While SFTR reporting creates additional challenges for firms, there may be some operational upside in the long run. When the industry was discussing settlement disciplines under the Central Securities Depositories Regulation, firms recognised that SFTR could create some positive side effects. For example, increased reconciliations could improve settlement failure from mismatches of price, value or quantity.

Another potential upside from SFTR reporting is the additional performance analytics that become possible through the new datasets that are being created. Data providers can help firms comply with their SFTR reporting obligations and perform insightful performance attribution reporting, and such diagnostics can highlight important information about types of collateral or margining practices, for example.


Participants in the securities lending industry have a history of working together to achieve a unified operating framework in areas such as legal opinions and taxation through industry associations such as Isla, triggered in part by the need to comply with regulatory changes.

SFTR is no different. The regulation is driving industry standardisation across market participants and accelerating the digitisation of the securities financing sector, especially in such areas as standardising terms and booking practices.

“There are few things that force change in the finance industry as quickly as regulation,” says Isla’s Dale. “To deliver the required data, aspects of our market that perhaps hadn’t been looked at in a while were reviewed and, in some cases, refined. One example, perhaps overused now, is of loan reduction or partial close, where some systems close the full loan and then restart a new smaller loan, others create a tidier delta movement, which fits better with SFTR reporting.”

Other examples such as corporate actions, time-stamps and the use of LEIs are also useful additions. This momentum towards standardisation continues the work Isla is undertaking regarding a common domain model and standard clause library.

“These complementary technologies are the embodiment of standardisation and not only underpin digital transformation but also create the road that data will travel along,” says Dale. “As more of these roads are built, the analogy gives us some idea of potential transformation ahead.”

What’s next?

The effect of Covid-19 has been not only to delay the implementation of SFTR, but also to significantly reduce the amount of transaction data – because the removal of the backloading requirement means that only transactions entered into since go-live are being reported.

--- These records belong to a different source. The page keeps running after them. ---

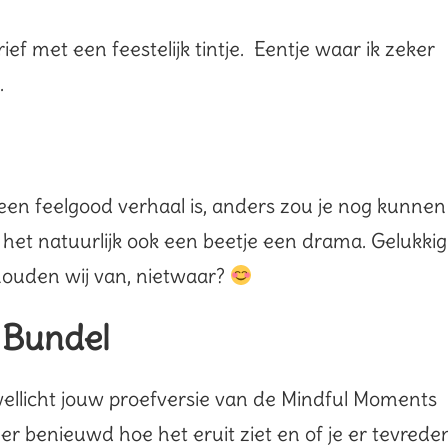
ef met een feestelijk tintje. Eentje waar ik zeker
.
een feelgood verhaal is, anders zou je nog kunnen
 het natuurlijk ook een beetje een drama. Gelukkig
houden wij van, nietwaar?
 Bundel
j wellicht jouw proefversie van de Mindful Moments
er benieuwd hoe het eruit ziet en of je er tevrede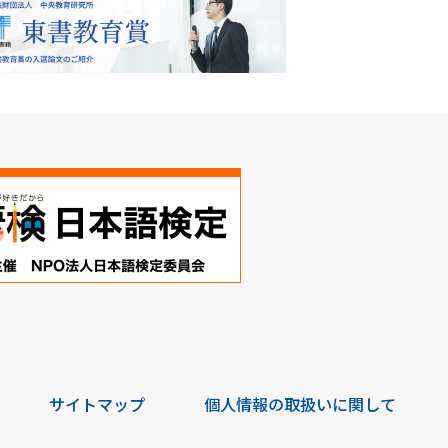
サイトマップ
個人情報の取扱いに関して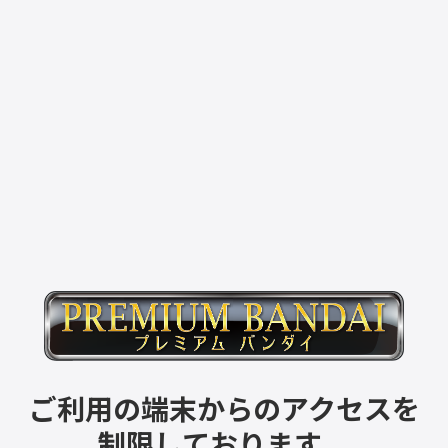
ご利用の端末からのアクセスを
制限しております。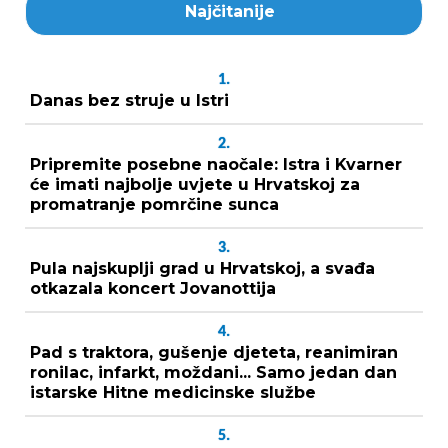
Najčitanije
1.
Danas bez struje u Istri
2.
Pripremite posebne naočale: Istra i Kvarner
će imati najbolje uvjete u Hrvatskoj za
promatranje pomrčine sunca
3.
Pula najskuplji grad u Hrvatskoj, a svađa
otkazala koncert Jovanottija
4.
Pad s traktora, gušenje djeteta, reanimiran
ronilac, infarkt, moždani... Samo jedan dan
istarske Hitne medicinske službe
5.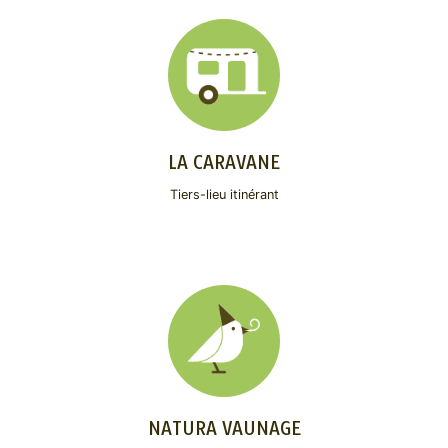
LA CARAVANE
Tiers-lieu itinérant
NATURA VAUNAGE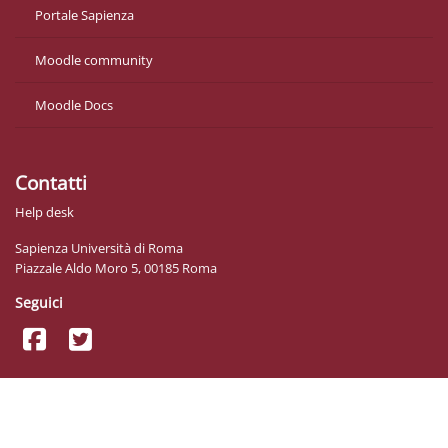
Portale Sapienza
Moodle community
Moodle Docs
Contatti
Help desk
Sapienza Università di Roma
Piazzale Aldo Moro 5, 00185 Roma
Seguici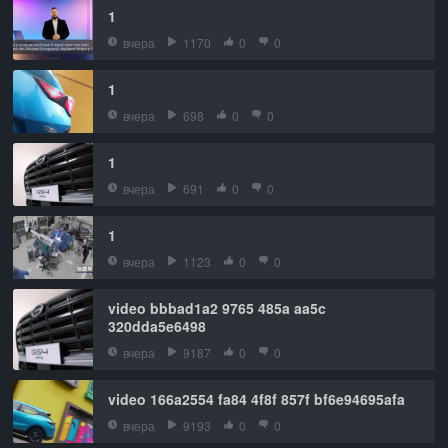
1
вчера
1170
0
0
1
вчера
698
0
0
1
вчера
691
0
0
1
вчера
1123
0
0
video bbbad1a2 9765 485a aa5c
320dda5e6498
вчера
9187
0
0
video 166a2554 fa84 4f8f 857f bf6e94695afa
вчера
9193
0
0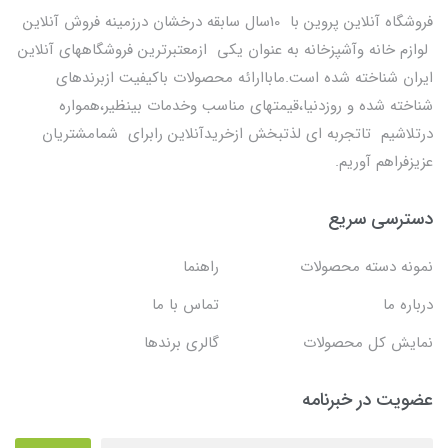
فروشگاه آنلاین پروین با 10سال سابقه درخشان درزمینه فروش آنلاین
لوازم خانه وآشپزخانه به عنوان یکی ازمعتبرترین فروشگاههای آنلاین
ایران شناخته شده است.ماباارائه محصولات باکیفیت ازبرندهای
شناخته شده و روزدنیا،قیمتهای مناسب وخدمات بینظیر،همواره
درتلاشیم تاتجربه ای لذتبخش ازخریدآنلاین رابرای شمامشتریان
عزیزفراهم آوریم.
دسترسی سریع
نمونه دسته محصولات
راهنما
درباره ما
تماس با ما
نمایش کل محصولات
گالری برندها
عضویت در خبرنامه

One result of this is that it will take time for loan and collateral levels to equalise as older transactions mature, due to collateral having a shorter lifecycle.

In October, the next phase of go-live will extend SFTR reporting requirements to insurance companies, funds, pension schemes and relevant third-country entities, many of which will rely on outsourcing.

“In practice, where these entities lend securities through an agent lender, they are likely to delegate the reporting to the agent,” says Ashall.

However, as buy-side firms start to submit their data, an increase in dual-sided reporting and reconciliation breaks is expected. This should provide a clearer picture of what the industry needs to prioritise to improve the process and reduce such breaks.

Isla’s Dale says he expects the association’s SFTR working group to be in a position to start that work by December. “Though I would note that, as pairing is high, firms are already discussing remediation work with TRs and, where used, their vendors,” he says.

After that, in January, the next phase of go-live will see all non-financial counterparties reporting SFTs.